Task directions: Once you have read the records, output them exactly.

Available data:
=== Section Start ===

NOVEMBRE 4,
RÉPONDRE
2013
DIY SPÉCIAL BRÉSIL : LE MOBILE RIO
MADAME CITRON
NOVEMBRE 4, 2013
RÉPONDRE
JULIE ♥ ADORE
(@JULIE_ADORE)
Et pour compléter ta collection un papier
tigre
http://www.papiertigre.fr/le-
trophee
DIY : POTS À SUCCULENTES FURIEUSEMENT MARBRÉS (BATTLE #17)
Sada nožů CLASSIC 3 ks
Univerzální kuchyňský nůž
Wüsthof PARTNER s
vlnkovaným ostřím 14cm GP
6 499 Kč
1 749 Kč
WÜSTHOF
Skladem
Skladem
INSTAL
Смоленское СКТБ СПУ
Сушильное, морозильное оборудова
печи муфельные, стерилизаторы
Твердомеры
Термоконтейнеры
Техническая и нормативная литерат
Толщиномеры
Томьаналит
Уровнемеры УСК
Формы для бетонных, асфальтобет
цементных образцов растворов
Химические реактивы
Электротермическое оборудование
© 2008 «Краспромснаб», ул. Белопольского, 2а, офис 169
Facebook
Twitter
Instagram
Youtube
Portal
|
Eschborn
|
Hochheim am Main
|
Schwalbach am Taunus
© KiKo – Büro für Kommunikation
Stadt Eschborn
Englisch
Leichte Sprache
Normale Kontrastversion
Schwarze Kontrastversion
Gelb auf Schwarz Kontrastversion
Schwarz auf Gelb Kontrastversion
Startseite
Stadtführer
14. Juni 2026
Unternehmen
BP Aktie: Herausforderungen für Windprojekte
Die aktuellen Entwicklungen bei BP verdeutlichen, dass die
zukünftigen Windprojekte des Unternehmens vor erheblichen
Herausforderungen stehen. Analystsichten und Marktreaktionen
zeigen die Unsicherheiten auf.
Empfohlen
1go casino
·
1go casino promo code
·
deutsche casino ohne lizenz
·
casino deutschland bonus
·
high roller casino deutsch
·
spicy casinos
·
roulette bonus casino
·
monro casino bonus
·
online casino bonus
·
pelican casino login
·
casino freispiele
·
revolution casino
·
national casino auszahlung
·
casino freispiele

=== Section End ===

Solution below:
NOVEMBRE 4,
RÉPONDRE
2013
DIY SPÉCIAL BRÉSIL : LE MOBILE RIO
MADAME CITRON
NOVEMBRE 4, 2013
RÉPONDRE
JULIE ♥ ADORE
(@JULIE_ADORE)
Et pour compléter ta collection un papier
tigre
http://www.papiertigre.fr/le-
trophee
DIY : POTS À SUCCULENTES FURIEUSEMENT MARBRÉS (BATTLE #17)
Sada nožů CLASSIC 3 ks
Univerzální kuchyňský nůž
Wüsthof PARTNER s
vlnkovaným ostřím 14cm GP
6 499 Kč
1 749 Kč
WÜSTHOF
Skladem
Skladem
INSTAL
Смоленское СКТБ СПУ
Сушильное, морозильное оборудова
печи муфельные, стерилизаторы
Твердомеры
Термоконтейнеры
Техническая и нормативная литерат
Толщиномеры
Томьаналит
Уровнемеры УСК
Формы для бетонных, асфальтобет
цементных образцов растворов
Химические реактивы
Электротермическое оборудование
© 2008 «Краспромснаб», ул. Белопольского, 2а, офис 169
Facebook
Twitter
Instagram
Youtube
Portal
|
Eschborn
|
Hochheim am Main
|
Schwalbach am Taunus
© KiKo – Büro für Kommunikation
Stadt Eschborn
Englisch
Leichte Sprache
Normale Kontrastversion
Schwarze Kontrastversion
Gelb auf Schwarz Kontrastversion
Schwarz auf Gelb Kontrastversion
Startseite
Stadtführer
14. Juni 2026
Unternehmen
BP Aktie: Herausforderungen für Windprojekte
Die aktuellen Entwicklungen bei BP verdeutlichen, dass die
zukünftigen Windprojekte des Unternehmens vor erheblichen
Herausforderungen stehen. Analystsichten und Marktreaktionen
zeigen die Unsicherheiten auf.
Empfohlen
1go casino
·
1go casino promo code
·
deutsche casino ohne lizenz
·
casino deutschland bonus
·
high roller casino deutsch
·
spicy casinos
·
roulette bonus casino
·
monro casino bonus
·
online casino bonus
·
pelican casino login
·
casino freispiele
·
revolution casino
·
national casino auszahlung
·
casino freispiele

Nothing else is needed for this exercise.